When dealing with media processing, we need to also discuss and think about recording. Here’s what we’re going to do in this lesson: we’re going to understand how media recording works and we’re going to list the alternatives that are in front of us when we’re trying to record.  

Read the full transcript

Our focus is going to be on recording multi party sessions, sessions there where there are multiple participants. Remember what we’re doing using using an SFU architecture, selective forwarding unit, where each participant is sending his media towards the media server and the media server doesn’t mix or combine these inputs, but rather routes them around and forwards them to the other participants. So, each user is going to receive multiple video streams. Our goal is to get that data, get these streams from all participants, and send them towards a storage device or towards some kind of recording component.  

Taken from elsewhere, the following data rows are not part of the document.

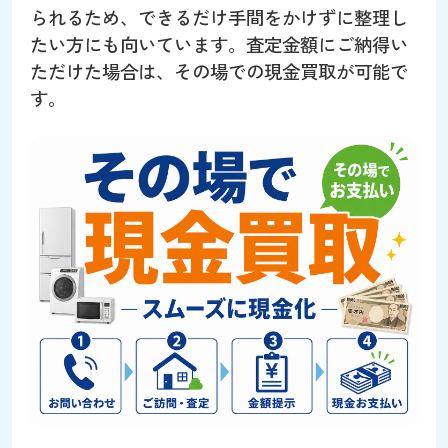
られるため、できるだけ手間をかけずに整理し
たい方にも向いています。査定金額にご納得い
ただけた場合は、その場での現金買取が可能で
す。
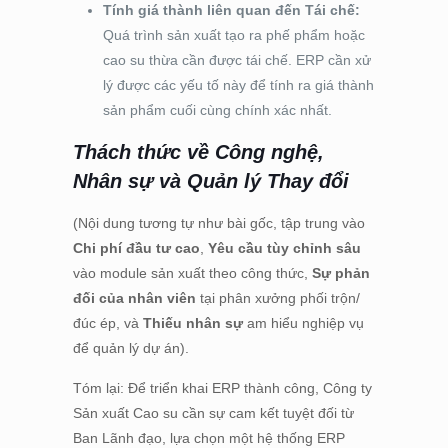
Tính giá thành liên quan đến Tái chế:
Quá trình sản xuất tạo ra phế phẩm hoặc
cao su thừa cần được tái chế. ERP cần xử
lý được các yếu tố này để tính ra giá thành
sản phẩm cuối cùng chính xác nhất.
Thách thức về Công nghệ,
Nhân sự và Quản lý Thay đổi
(Nội dung tương tự như bài gốc, tập trung vào
Chi phí đầu tư cao
,
Yêu cầu tùy chỉnh sâu
vào module sản xuất theo công thức,
Sự phản
đối của nhân viên
tại phân xưởng phối trộn/
đúc ép, và
Thiếu nhân sự
am hiểu nghiệp vụ
để quản lý dự án).
Tóm lại: Để triển khai ERP thành công, Công ty
Sản xuất Cao su cần sự cam kết tuyệt đối từ
Ban Lãnh đạo, lựa chọn một hệ thống ERP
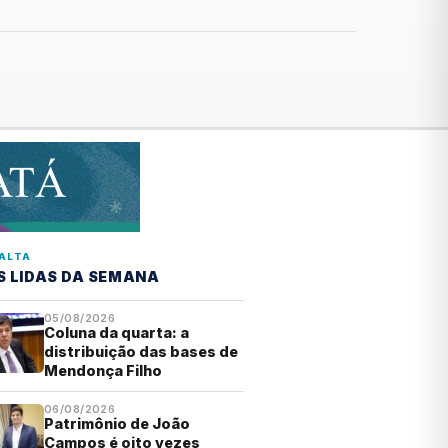
ALTA
S LIDAS DA SEMANA
05/08/2026
Coluna da quarta: a
distribuição das bases de
Mendonça Filho
06/08/2026
Patrimônio de João
Campos é oito vezes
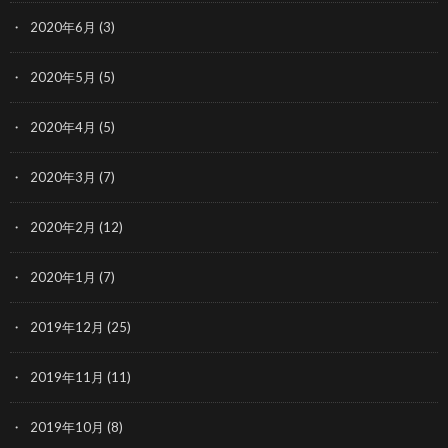
2020年6月
(3)
2020年5月
(5)
2020年4月
(5)
2020年3月
(7)
2020年2月
(12)
2020年1月
(7)
2019年12月
(25)
2019年11月
(11)
2019年10月
(8)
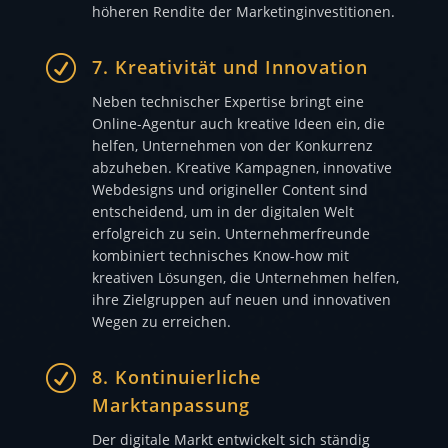
höheren Rendite der Marketinginvestitionen.
R
7. Kreativität und Innovation
Neben technischer Expertise bringt eine
Online-Agentur auch kreative Ideen ein, die
helfen, Unternehmen von der Konkurrenz
abzuheben. Kreative Kampagnen, innovative
Webdesigns und origineller Content sind
entscheidend, um in der digitalen Welt
erfolgreich zu sein. Unternehmerfreunde
kombiniert technisches Know-how mit
kreativen Lösungen, die Unternehmen helfen,
ihre Zielgruppen auf neuen und innovativen
Wegen zu erreichen.
R
8. Kontinuierliche
Marktanpassung
Der digitale Markt entwickelt sich ständig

In general, there are three different server-side recording architectures or approaches that we can discuss. There is multi-stream recording, similar to what you’ve seen just now in the diagram. Then there’s combined recording where (you) actually mix all of the information in inputs into a single video file and then record metadata as well. Let’s go one by one and see what they mean.  

When we talk about multi stream recording, I’m going to do the following. I’m going to record each stream separately. So, the forwarding unit, the media server is going to send the media that it has that it received the same way as it would to any other participant. If we record each stream separately, we’re not going to stream to mix the streams. Okay, we might mix the audio only that depends on what what to do or not to. And the result for that is going to be a low-cost recording. We’re not know any mixing—there is no processing happening in the backend besides storing the data that says a few the media server receives. So, the recording is going to be cheaper than anything else. The only problem here is that we’re going to have a kind of a poor playback experience, because we will need to either try to combine them before we play it back or we need to build a player for our own that can is capable of taking these multiple streams and then playing them back together automatically. The challenge there is to synchronize them in real time and handle all the things that we have headaches with, which is you know, bitrate available, packet loss and the other network issues. This type of a solution is good for governance needs. It means that we’re not going to use recordings much only when we need to go and look at a specific recording in a large list of archived files, say, one in 1000 files that were recorded is going to actually be played back. So, we’re not looking at massive playback scenarios here.  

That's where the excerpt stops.